XENOS YUEN v. WELLS FARGO BANK, N.A.No. 11-50542, Summary Calendar.

XENOS YUEN; JUSTIN YUEN; JONATHAN YUEN, Plaintiffs-Appellants,
v.
WELLS FARGO BANK, N.A., as successor in interest to Wachovia Bank, N.A.; WELLS FARGO HOME MORTGAGE, INC., Defendants-Appellees.

United States Court of Appeals, Fifth Circuit.
Filed: January 4, 2012.
Before: HIGGINBOTHAM, DAVIS and ELROD, Circuit Judges.

PER CURIAM.*

The Plaintiffs-Appellants, Xenos, Justin and Jonathan Yuen, appeal the district court's dismissal of their claims against the defendants. Based on our conclusion that we do not have jurisdiction to consider the issues raised in the appellants' brief we dismiss this appeal.

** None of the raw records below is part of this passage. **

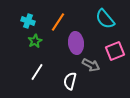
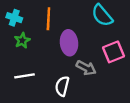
orange line: (58, 22) -> (48, 19), turned -30
white line: (37, 72) -> (25, 76), turned 48

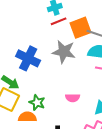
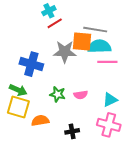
orange square: (81, 28) -> (82, 42), moved, turned 35
green star: (37, 103) -> (58, 94), moved

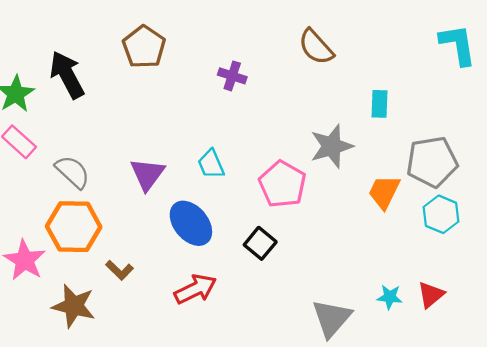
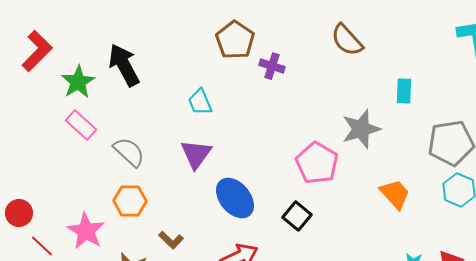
brown pentagon: (144, 47) -> (235, 40), moved
cyan trapezoid: (211, 164) -> (200, 102), moved
orange trapezoid: (384, 192) -> (395, 194), moved, turned 112
orange hexagon: (74, 227) -> (130, 201), size x0.7

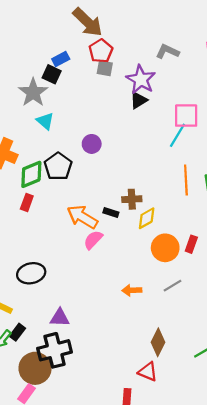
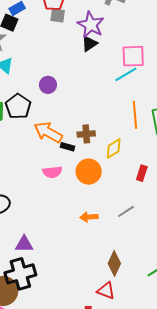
cyan line: (177, 135) -> (126, 74), turned 30
orange arrow: (82, 217) -> (48, 132), moved
yellow diamond: (147, 218) -> (114, 148), moved
pink semicircle: (93, 240) -> (52, 172), turned -138
orange circle: (165, 248) -> (89, 172), moved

In this case, which was removed from Texas state court, the Yuens challenge defendant Wells Fargo's foreclosure of the mortgage on their property. After removal, Wells Fargo filed a Motion to Dismiss which the district court granted, issuing final judgment of dismissal on May 17, 2011. The Yuens filed a Motion for Reconsideration under Rule 60(b) on May 31, 2011. The district court denied that motion on June 14, 2011. The Yuens filed a Notice of Appeal on June 15, 2011 appealing "the final judgment entered in this action on the 17th day of May, 2011."

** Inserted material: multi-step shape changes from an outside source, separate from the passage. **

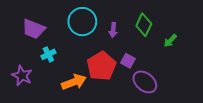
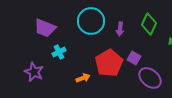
orange arrow: (74, 82) -> (83, 78), size x0.6

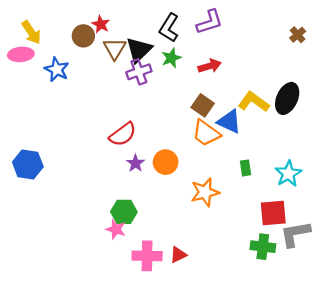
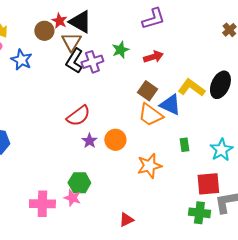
black L-shape: (169, 28) -> (74, 61), moved
black triangle: (139, 50) -> (80, 22), moved, turned -45
pink cross: (147, 256) -> (42, 204), moved

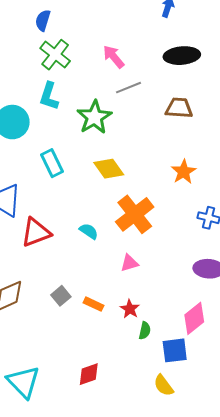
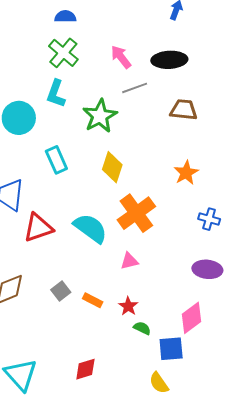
blue semicircle: (43, 20) -> (65, 17), moved, turned 70
black ellipse: (182, 56) -> (169, 60), moved
yellow diamond: (109, 169) -> (112, 167), turned 52
cyan semicircle: (89, 231) -> (90, 228), size x1.8
green semicircle: (145, 331) -> (142, 328), turned -78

Although their Notice of Appeal references only the final judgment issued on the defendants' Motion to Dismiss, in the brief filed to this court the Yuens do not argue the merits of that order. Rather, their arguments are directed at the district court's denial of their Motion for Reconsideration. Rule 3(c) of the Federal Rules of Appellate Procedure require that the Notice of Appeal must "designate the judgment, order or part thereof being appealed." The Notice of Appeal filed by the Yuen's did not designate the district court's denial of the Motion for Reconsideration as an order being appealed.

Where the appellant notices the appeal of a specified judgment only or a part thereof, . . . this court has no jurisdiction to review other judgments or issues which are not expressly referred to and which are not impliedly intended for appeal.

Capital Parks, Inc. v. Southeastern Advertising and Sales System, Inc., 30 F.3d 627 (5th Cir. 1994), quoting Pope v. MCI Telecommunications Corp., 937 F.2d 258, 266 (5th Cir. 1991), cert. denied, 112 S.Ct. 1956 (1992). The timing and nature of the district court's orders and the notice of appeal in Capital Parks are indistinguishable from the facts of this case. We conclude that because the Yuen's Notice of Appeal did not specifically mention the district court's ruling on its Motion for Reconsideration, the merits of that order are not properly before us.

Accordingly, this appeal is DISMISSED.

FootNotes


* Pursuant to 5TH CIR. R. 47.5, the court has determined that this opinion should not be published and is not precedent except under the limited circumstances set forth in 5TH CIR. R. 47.5.4.